Jake has shown tremendous courage and bravery in Deep Space Nine. His single act of defiance was to report a war while in the hands of the enemy themselves. His father even said to him “It takes courage to look inside yourself, and even more courage to write about it.”
Jake has one of the greatest arcs in Deep Space Nine. He ended up leaving his dad to stay on an enemy base to report as a war correspondent…and still just a teenager. How many teens today could handle that?
He could have had an easy life on Earth, but instead he ends up in a crappy space station with no beds. Jake started off complaining about a lack of beds and finished the series witnessing death and dismemberment first-hand.
As a kid, his past should have really messed him up.
The character should have been afraid of anything or just really angry with the world after everything he had gone through, out for revenge or something along those lines, but he wasn’t. Instead, the most rebellious thing he did was stay behind to report a war, from the focal point of the largest war in the galaxy, while another teenager, Wesley Crusher, the “Mary Sue” child, performed illegal maneuvers, lied about it and subverted Federation negotiations during the episode The First Duty, the 119 episode of Star Trek: Next Generation.
At least Jake didn’t lie about indirectly killing members of his own crew and would have the guts to own up to his mistakes.
Jake wanted to write. He wanted to bring stories into the light and fight for them. He was not only a journalist, but a someone that fought back against the Dominions restrictions on freedom of speech. He stayed behind enemy lines as a journalist, even though he could have gone to work somewhere safer.
Jake also had no peers in the U.S.S. Saratoga. He was trying to catch up socially, like that little sibling that wants to be included. He will seem annoying to the people he’s trying to catch up to, which can be another reason that he’s not that high on the favorite’s list.

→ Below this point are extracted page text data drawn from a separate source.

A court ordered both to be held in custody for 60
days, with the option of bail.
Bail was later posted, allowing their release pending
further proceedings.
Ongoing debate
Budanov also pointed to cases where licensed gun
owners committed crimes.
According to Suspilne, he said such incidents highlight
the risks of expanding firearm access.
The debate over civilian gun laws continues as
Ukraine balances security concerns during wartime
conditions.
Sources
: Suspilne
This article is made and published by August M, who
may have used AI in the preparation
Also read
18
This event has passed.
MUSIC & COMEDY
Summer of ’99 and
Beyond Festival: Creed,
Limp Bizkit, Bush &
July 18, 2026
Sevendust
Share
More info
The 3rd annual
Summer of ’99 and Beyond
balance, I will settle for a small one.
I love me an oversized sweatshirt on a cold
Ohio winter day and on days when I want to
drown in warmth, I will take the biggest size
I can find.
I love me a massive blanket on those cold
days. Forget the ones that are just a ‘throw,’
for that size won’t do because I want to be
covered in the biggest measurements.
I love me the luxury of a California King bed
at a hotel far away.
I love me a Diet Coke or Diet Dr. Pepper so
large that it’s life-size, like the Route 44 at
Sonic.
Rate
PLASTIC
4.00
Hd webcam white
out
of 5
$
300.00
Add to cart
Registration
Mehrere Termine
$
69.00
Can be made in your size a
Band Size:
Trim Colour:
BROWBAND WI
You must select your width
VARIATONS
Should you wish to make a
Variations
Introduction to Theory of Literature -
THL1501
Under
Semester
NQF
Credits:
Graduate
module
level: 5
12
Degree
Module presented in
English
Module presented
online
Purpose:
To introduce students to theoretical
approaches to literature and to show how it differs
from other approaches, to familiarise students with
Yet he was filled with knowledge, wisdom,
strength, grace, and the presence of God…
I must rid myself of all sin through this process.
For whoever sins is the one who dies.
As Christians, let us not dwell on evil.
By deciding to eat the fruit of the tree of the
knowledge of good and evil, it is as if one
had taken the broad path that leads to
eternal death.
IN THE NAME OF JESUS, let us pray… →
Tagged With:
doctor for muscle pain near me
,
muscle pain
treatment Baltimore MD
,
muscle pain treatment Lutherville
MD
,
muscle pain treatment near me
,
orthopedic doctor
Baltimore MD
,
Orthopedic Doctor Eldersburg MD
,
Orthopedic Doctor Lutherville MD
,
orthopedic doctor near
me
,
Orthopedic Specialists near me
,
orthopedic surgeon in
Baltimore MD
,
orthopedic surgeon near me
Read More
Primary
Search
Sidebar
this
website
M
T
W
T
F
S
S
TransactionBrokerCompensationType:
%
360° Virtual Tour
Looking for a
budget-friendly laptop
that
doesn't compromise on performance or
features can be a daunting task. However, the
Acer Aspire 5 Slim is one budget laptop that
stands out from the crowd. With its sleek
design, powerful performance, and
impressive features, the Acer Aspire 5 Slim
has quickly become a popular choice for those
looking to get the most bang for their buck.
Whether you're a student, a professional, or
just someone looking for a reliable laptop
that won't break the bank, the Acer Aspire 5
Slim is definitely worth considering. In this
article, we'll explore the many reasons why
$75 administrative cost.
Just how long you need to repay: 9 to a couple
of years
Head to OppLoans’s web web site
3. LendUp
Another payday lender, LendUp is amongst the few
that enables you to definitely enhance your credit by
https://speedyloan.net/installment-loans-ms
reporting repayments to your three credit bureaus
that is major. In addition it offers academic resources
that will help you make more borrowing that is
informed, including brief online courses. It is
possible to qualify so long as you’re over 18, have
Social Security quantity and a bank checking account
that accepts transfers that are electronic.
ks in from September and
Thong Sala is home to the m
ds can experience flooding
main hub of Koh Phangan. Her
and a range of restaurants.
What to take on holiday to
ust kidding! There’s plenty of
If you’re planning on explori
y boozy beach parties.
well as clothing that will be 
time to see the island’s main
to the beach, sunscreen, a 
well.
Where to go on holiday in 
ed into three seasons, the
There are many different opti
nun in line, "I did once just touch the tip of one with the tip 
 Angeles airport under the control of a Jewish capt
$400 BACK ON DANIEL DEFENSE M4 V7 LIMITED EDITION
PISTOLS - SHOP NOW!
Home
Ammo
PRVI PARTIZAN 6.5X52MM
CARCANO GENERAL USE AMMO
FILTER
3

Teenagers are usually considered to be whiny and rebellious, but Jake wasn’t very whiny and defiant, especially after what had happened to him. He had to watch his mother die twice and was ripped apart time and time again. Sure, he did a few things and he complained about a few other things, but he’s a good kid. He isn’t a mini version of his father and never tried to be. He moved forward in his own way and tried to make a difference in a completely separate way than his father did.
The cast of Deep Space Nine was rather large. Every character had to fight for some sort of screen time. Even with those obstacles, Jake has a character arc and learns as the series goes on that he’s not as invincible as he thought. Every teenager goes through a point where their own pride and invincibility is tested and every one of them has to learn that they aren’t invincible. Jake watched his mother die twice, was threatened multiple times because of his writing and fell over and over again because of his inexperience.
Through everything that Jake had stuck through, it showed his tremendous drive and his ability to change. After his mother, the war and the legacy his father had left behind, Jake still moved forward. Many kids wouldn’t have made it past the broken beds.
Jake sets the example for younger writers and will continue to do so years after Deep Space Nine ended. Jake digs through the truth and spreads it. Jake discovers the unknown, or as James T. Kirk says, “the temporarily hidden,” and displays it to the world. He demonstrates the power that words can have in the universe. He reveals exactly what James T. Kirk says in The Corbomite Maneuver, “There is no such thing as the unknown. Only things temporarily hidden, temporarily not understood.”